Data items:
= Beginning of Section =

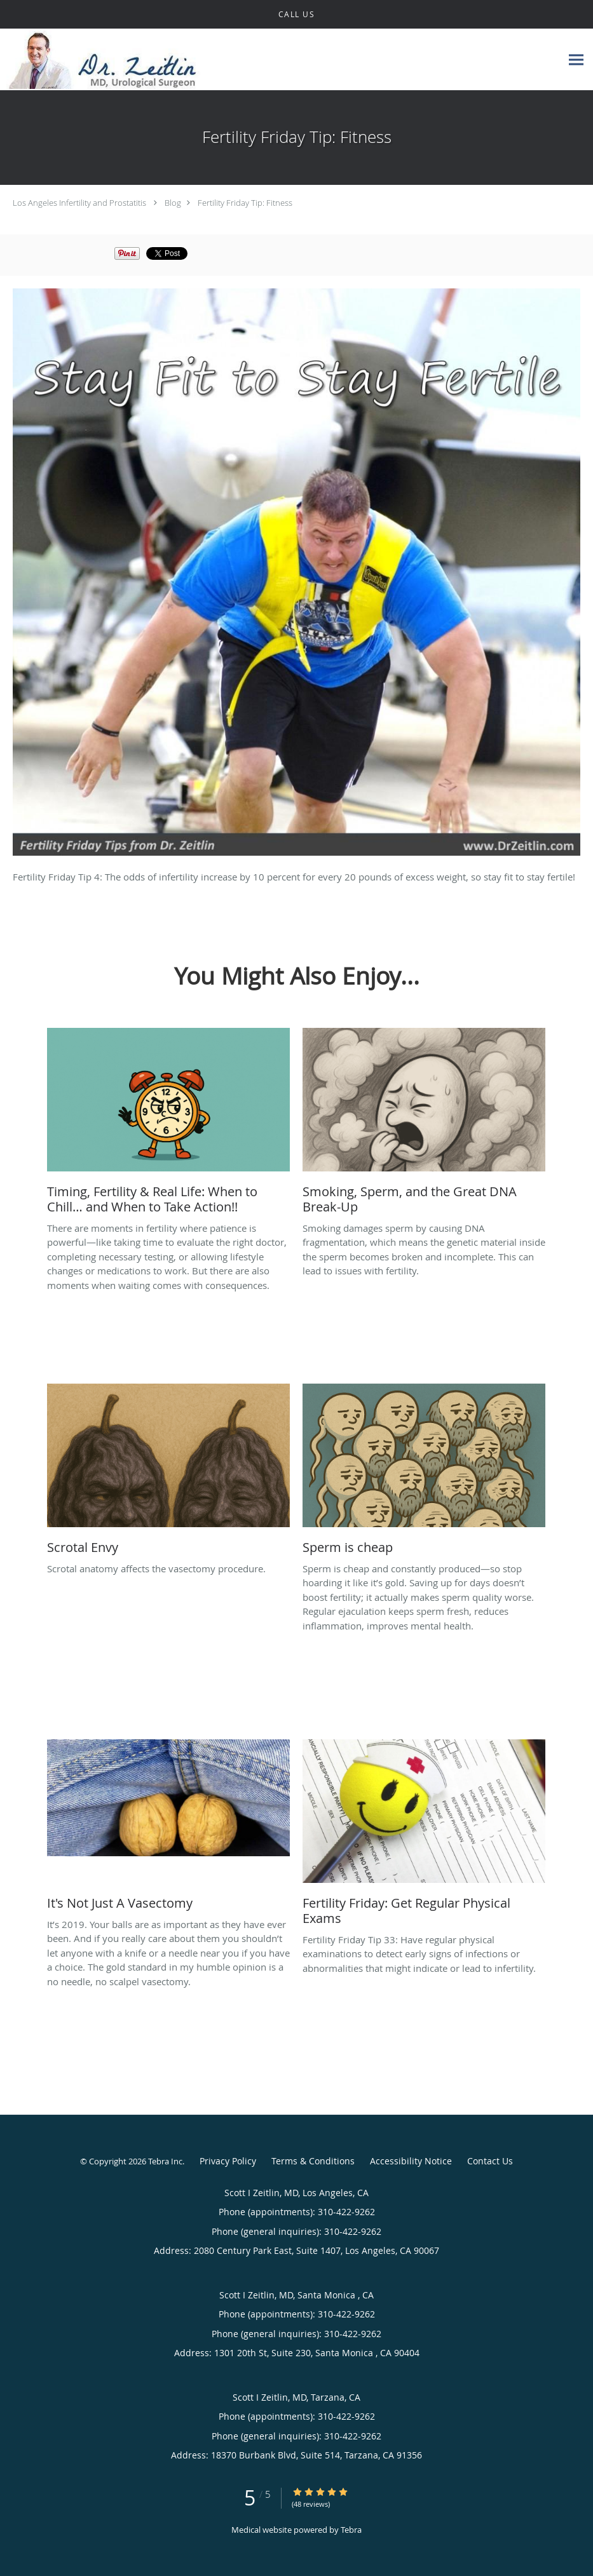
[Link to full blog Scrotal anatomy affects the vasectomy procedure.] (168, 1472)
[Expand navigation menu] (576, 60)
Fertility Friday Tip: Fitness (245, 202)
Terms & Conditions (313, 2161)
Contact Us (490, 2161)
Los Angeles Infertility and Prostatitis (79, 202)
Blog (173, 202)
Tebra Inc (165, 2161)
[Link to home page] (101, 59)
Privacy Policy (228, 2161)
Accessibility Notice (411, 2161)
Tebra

= End of Section =

Transcribe every line in the entries above, taking out only the images.

# SOLUTION TO THIS EXERCISE
[Link to full blog Scrotal anatomy affects the vasectomy procedure.] (168, 1472)
[Expand navigation menu] (576, 60)
Fertility Friday Tip: Fitness (245, 202)
Terms & Conditions (313, 2161)
Contact Us (490, 2161)
Los Angeles Infertility and Prostatitis (79, 202)
Blog (173, 202)
Tebra Inc (165, 2161)
[Link to home page] (101, 59)
Privacy Policy (228, 2161)
Accessibility Notice (411, 2161)
Tebra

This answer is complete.